Transportability of Causal Effects in Principal Strata
November 19, 2023
Randomized clinical trials (RCTs) are the gold standard for producing evidence of treatment effects with high internal validity. Trial results, however, often impact populations that differ from those who enrolled in the trial. Differences between the trial and so-called target population can limit the relevance of trial findings for the target population. Methods in the generalizability and transportability literature aim to produce a treatment effect estimate that applies to a target population of interest. However, in randomized trials, participant non-adherence to the study medication or intervention can dramatically alter the interpretation of transported treatment effect estimates. If non-adherence patterns are expected to differ between the trial participants and those in the target population, the transported effect may no longer reflect the underlying effect of the treatment in the target population.

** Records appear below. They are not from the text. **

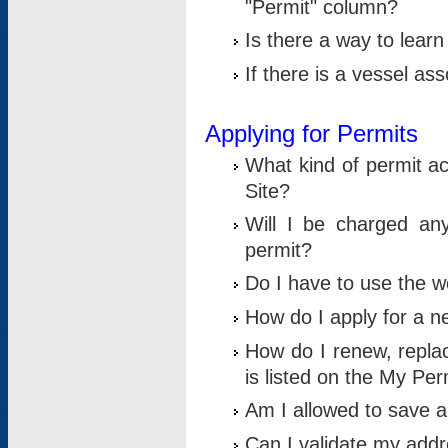
"Permit" column?
Is there a way to lear
If there is a vessel as
Applying for Permits
What kind of permit a
Site?
Will I be charged any
permit?
Do I have to use the w
How do I apply for a n
How do I renew, replac
is listed on the My Per
Am I allowed to save an 
Can I validate my addre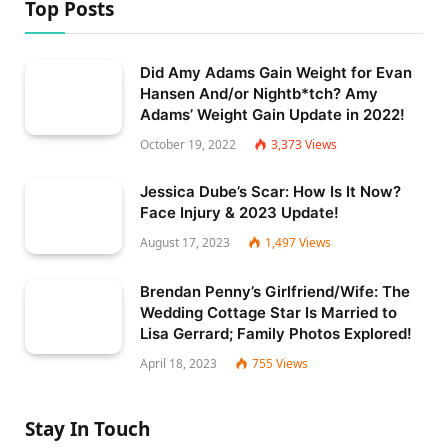
Top Posts
Did Amy Adams Gain Weight for Evan
Hansen And/or Nightb*tch? Amy
Adams’ Weight Gain Update in 2022!
October 19, 2022
3,373
Views
Jessica Dube’s Scar: How Is It Now?
Face Injury & 2023 Update!
August 17, 2023
1,497
Views
Brendan Penny’s Girlfriend/Wife: The
Wedding Cottage Star Is Married to
Lisa Gerrard; Family Photos Explored!
April 18, 2023
755
Views
Stay In Touch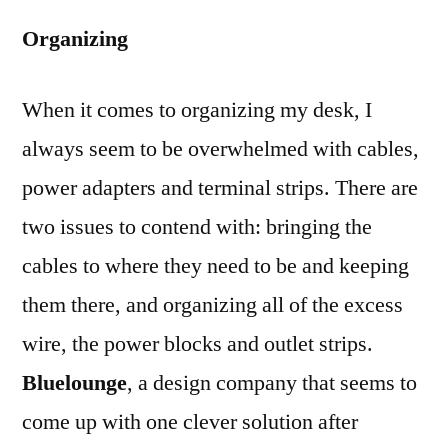
Organizing
When it comes to organizing my desk, I
always seem to be overwhelmed with cables,
power adapters and terminal strips. There are
two issues to contend with: bringing the
cables to where they need to be and keeping
them there, and organizing all of the excess
wire, the power blocks and outlet strips.
Bluelounge
, a design company that seems to
come up with one clever solution after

In this work, we develop methods to address these concerns using a principal stratification approach to define subsets of the target population with distinct latent compliance patterns. These subsets form the basis of a transportability problem that we approach using causal inference techniques: defining scientifically-relevant estimands, clarifying necessary identification assumptions, and specifying theory-based estimation and inference techniques. This work addresses some common limitations of RCT data and thus makes such data more useful to clinicians and patients. Our proposed framework can also handle transportation of effects in any principal strata and thus has applicability beyond dealing with non-adherence.